Speed up and slightly simplify Mutex

Eliminate the separate seqentially consistent contention counter load
in Mutex::ExclusiveUnlock by putting the contenion counter in the
Mutex's state word.

Replace some CHECK_GE checks with CHECK_GT. We were checking quantities
intended to be non-negative against >= 0 just before decrementing them.

Remove a pointless volatile declaration.

Introduce constants for the first FUTEX_WAKE argument. Remove all uses
of -1 as that argument, everywhere in ART. It appears to work, but the
documentation says it's wrong.

This does not yet address the ReaderWriterMutex issue, which is handled
in a different way in a separate CL.

Benchmark runs with and without this CL weakly suggest a tiny, not
statistically significant, improvement in both time and space with this
CL.

Bug: 111835365
Test: Build and boot AOSP. TreeHugger.
Change-Id: Ie53c65f2ce774a8cb4d224e2c1b3a110eb880f0c
diff --git a/runtime/base/mutex.h b/runtime/base/mutex.h
index 555053b..48359fe 100644
--- a/runtime/base/mutex.h
+++ b/runtime/base/mutex.h
@@ -17,6 +17,7 @@
 #ifndef ART_RUNTIME_BASE_MUTEX_H_
 #define ART_RUNTIME_BASE_MUTEX_H_
 
+#include <limits.h>  // for INT_MAX
 #include <pthread.h>
 #include <stdint.h>
 #include <unistd.h>  // for pid_t
@@ -59,6 +60,9 @@
 #ifdef ART_USE_FUTEXES
 // To enable lock contention logging, set this to true.
 constexpr bool kLogLockContentions = false;
+// FUTEX_WAKE first argument:
+constexpr int kWakeOne = 1;
+constexpr int kWakeAll = INT_MAX;
 #else
 // Keep this false as lock contention logging is supported only with
 // futex.
@@ -191,8 +195,9 @@
     AssertNotHeldExclusive(self);
   }
 
-  // Id associated with exclusive owner. No memory ordering semantics if called from a thread other
-  // than the owner.
+  // Id associated with exclusive owner. No memory ordering semantics if called from a thread
+  // other than the owner.

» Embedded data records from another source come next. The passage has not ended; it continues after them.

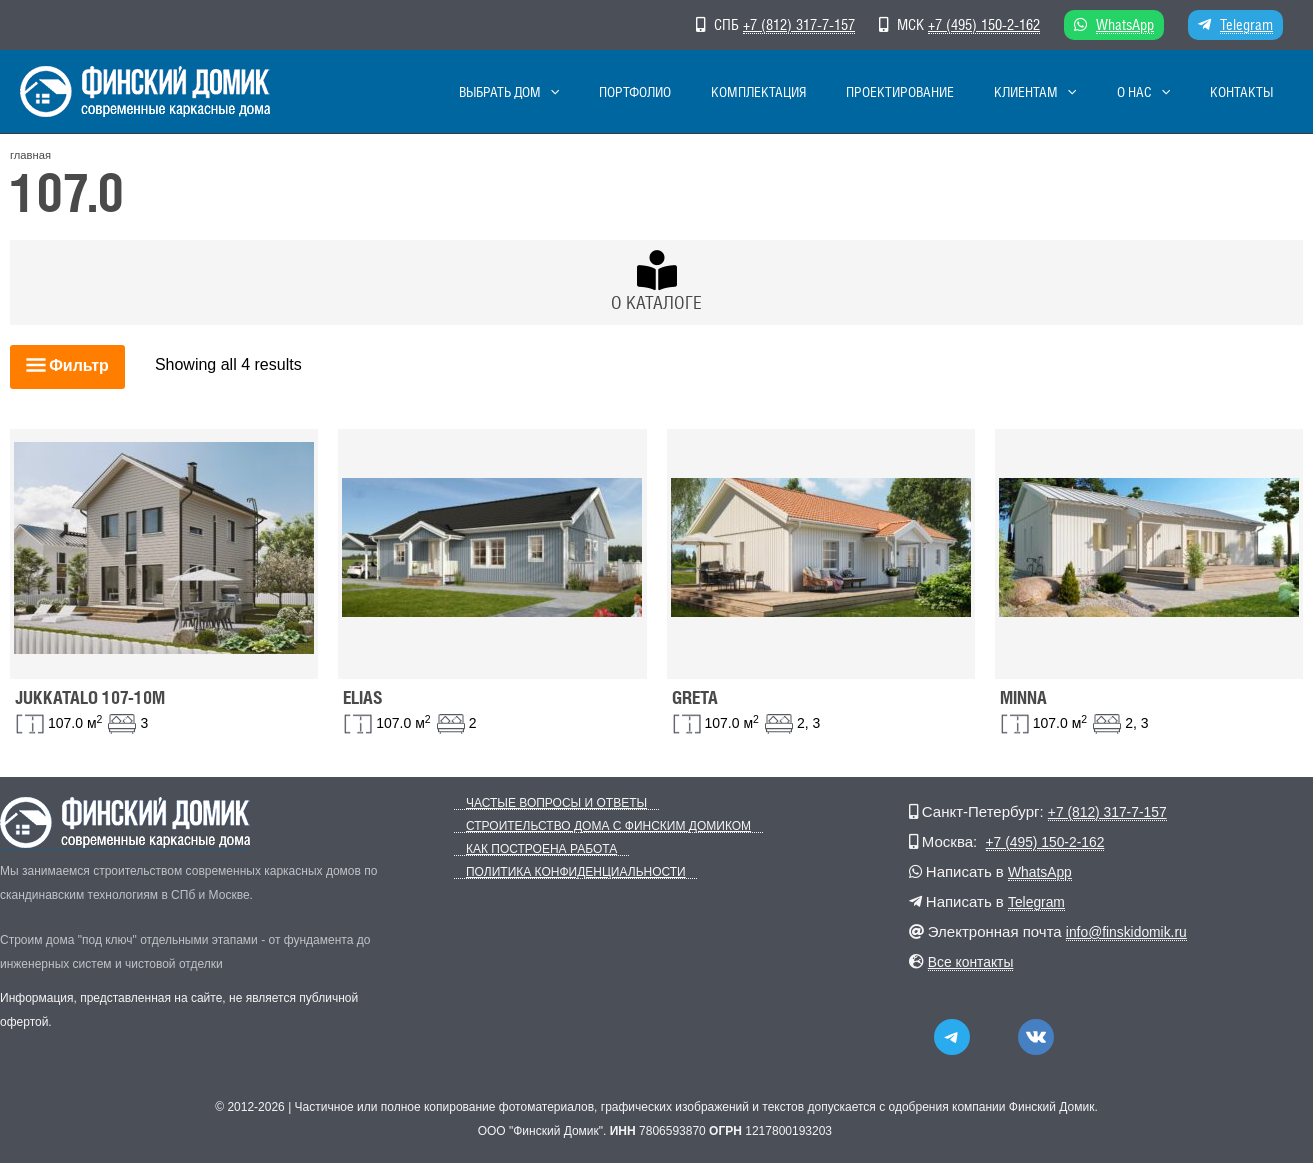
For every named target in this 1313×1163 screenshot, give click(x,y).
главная (30, 155)
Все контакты (974, 961)
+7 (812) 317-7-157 (799, 24)
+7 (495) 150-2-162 (984, 24)
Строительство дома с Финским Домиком (596, 826)
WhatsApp (1125, 24)
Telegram (1246, 24)
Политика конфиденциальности (564, 872)
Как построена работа (529, 849)
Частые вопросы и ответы (544, 803)
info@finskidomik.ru (1131, 931)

GetTid() == GetExclusiveOwnerTid() is a reliable way to determine
+  // whether we hold the lock; any other information may be invalidated before we return.
   pid_t GetExclusiveOwnerTid() const;
 
   // Returns how many times this Mutex has been locked, it is better to use AssertHeld/NotHeld.
@@ -209,12 +214,33 @@
 
  private:
 #if ART_USE_FUTEXES
-  // 0 is unheld, 1 is held.
-  AtomicInteger state_;
+  // Low order bit: 0 is unheld, 1 is held.
+  // High order bits: Number of waiting contenders.
+  AtomicInteger state_and_contenders_;
+
+  static constexpr int32_t kHeldMask = 1;
+
+  static constexpr int32_t kContenderShift = 1;
+
+  static constexpr int32_t kContenderIncrement = 1 << kContenderShift;
+
+  void increment_contenders() {
+    state_and_contenders_.fetch_add(kContenderIncrement);
+  }
+
+  void decrement_contenders() {
+    state_and_contenders_.fetch_sub(kContenderIncrement);
+  }
+
+  int32_t get_contenders() {
+    // Result is guaranteed to include any contention added by this thread; otherwise approximate.
+    // Treat contenders as unsigned because we're paranoid about overflow; should never matter.
+    return static_cast<uint32_t>(state_and_contenders_.load(std::memory_order_relaxed))
+        >> kContenderShift;
+  }
+
   // Exclusive owner.
   Atomic<pid_t> exclusive_owner_;
-  // Number of waiting contenders.
-  AtomicInteger num_contenders_;
 #else
   pthread_mutex_t mutex_;
   Atomic<pid_t> exclusive_owner_;  // Guarded by mutex_. Asynchronous reads are OK.
@@ -421,7 +447,7 @@
   AtomicInteger sequence_;
   // Number of threads that have come into to wait, not the length of the waiters on the futex as
   // waiters may have been requeued onto guard_. Guarded by guard_.
-  volatile int32_t num_waiters_;
+  int32_t num_waiters_;
 
   void RequeueWaiters(int32_t count);
 #else